Wie sich das Bistum Münster als Marke profilieren will
Vor drei Jahren führte das Bistum Münster eine Zufriedenheitsstudie unter seinen Gläubigen durch – mit einem ernüchternden Ergebnis: Viele Menschen zeigten nicht nur eine hohe Unzufriedenheit mit der Institution Kirche. Sie gaben darüber hinaus an, oft gar nicht zu wissen, welche Angebote und Einrichtungen im Einzelnen zur katholischen Kirche und zum Bistum Münster gehörten. Die Diözese sah daher Handlungsbedarf: Einerseits kündigte sie einen "Kulturwandel" an mit neuen seelsorglichen Schwerpunkten, neuen Leitungsstrukturen – und dem Ziel, als Kirche künftig stärker in Dialog und Beziehung zu den Menschen zu treten. Andererseits sollte genau dieser Wandel auch nach außen hin sichtbar werden: Das Bistum hat deshalb gestern in Münster seinen "Markenentwicklungsprozess" vorgestellt – mit einem neuen Logo, einem neuen Slogan und einer breitangelegten Kampagne will man Image und Bekanntheitsgrad der Diözese und der Kirche insgesamt aufbessern.

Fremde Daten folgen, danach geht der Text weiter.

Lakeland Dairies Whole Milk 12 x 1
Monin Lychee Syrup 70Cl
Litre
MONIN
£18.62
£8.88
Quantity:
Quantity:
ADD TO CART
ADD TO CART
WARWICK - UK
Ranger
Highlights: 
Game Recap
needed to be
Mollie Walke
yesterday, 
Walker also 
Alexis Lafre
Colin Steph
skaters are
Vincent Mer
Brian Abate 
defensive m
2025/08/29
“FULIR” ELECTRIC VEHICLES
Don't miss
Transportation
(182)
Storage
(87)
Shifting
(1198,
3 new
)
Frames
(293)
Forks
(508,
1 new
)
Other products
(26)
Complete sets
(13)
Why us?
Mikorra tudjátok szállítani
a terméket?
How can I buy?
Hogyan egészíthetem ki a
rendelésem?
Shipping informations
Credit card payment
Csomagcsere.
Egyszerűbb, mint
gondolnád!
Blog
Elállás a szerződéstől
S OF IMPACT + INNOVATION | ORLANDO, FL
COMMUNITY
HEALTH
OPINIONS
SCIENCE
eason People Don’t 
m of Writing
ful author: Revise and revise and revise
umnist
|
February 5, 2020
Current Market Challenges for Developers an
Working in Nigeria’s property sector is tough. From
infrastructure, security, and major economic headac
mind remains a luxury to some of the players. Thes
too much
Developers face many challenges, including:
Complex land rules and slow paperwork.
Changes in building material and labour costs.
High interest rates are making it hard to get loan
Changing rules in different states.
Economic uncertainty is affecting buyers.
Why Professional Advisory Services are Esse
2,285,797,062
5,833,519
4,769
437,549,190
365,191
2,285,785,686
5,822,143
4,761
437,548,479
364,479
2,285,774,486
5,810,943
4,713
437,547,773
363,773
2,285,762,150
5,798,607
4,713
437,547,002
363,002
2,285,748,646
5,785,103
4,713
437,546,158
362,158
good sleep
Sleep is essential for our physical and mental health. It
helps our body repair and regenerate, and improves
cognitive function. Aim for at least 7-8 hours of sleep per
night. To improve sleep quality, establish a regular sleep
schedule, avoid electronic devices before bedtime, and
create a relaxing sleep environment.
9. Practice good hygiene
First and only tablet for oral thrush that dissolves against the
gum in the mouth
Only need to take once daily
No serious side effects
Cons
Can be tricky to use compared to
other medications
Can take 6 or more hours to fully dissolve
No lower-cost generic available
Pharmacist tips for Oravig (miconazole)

"Für Dein Leben gern" lautet der Werbeslogan – auch Claim genannt –, der künftig für das Bistum stehen soll. Begleitet wird er von einem neuen Logo, das ein unvollkommenes, nach rechts offenes Kreuz zeigt, in das sich eine imaginäre Sprechblase schiebt, die mit dem Absender "Katholische Kirche – Bistum Münster" gefüllt ist. Dieses Logo soll bald von zahlreichen katholischen Einrichtungen übernommen werden: vom Bischöflichen Generalvikariat und Offizialat, in den Kreisdekanaten und Gemeinden, von Schulen und Kitas bis hin zu den Ehe-, Familien- und Lebensberatungsstellen. Mit einer Image-Kampagne soll ab diesem Monat zusätzlich auf Großflächenplakaten, mit Postkarten und in den sozialen Netzwerken für die unterschiedlichen Angebote und Einrichtungen des Bistums geworben werden.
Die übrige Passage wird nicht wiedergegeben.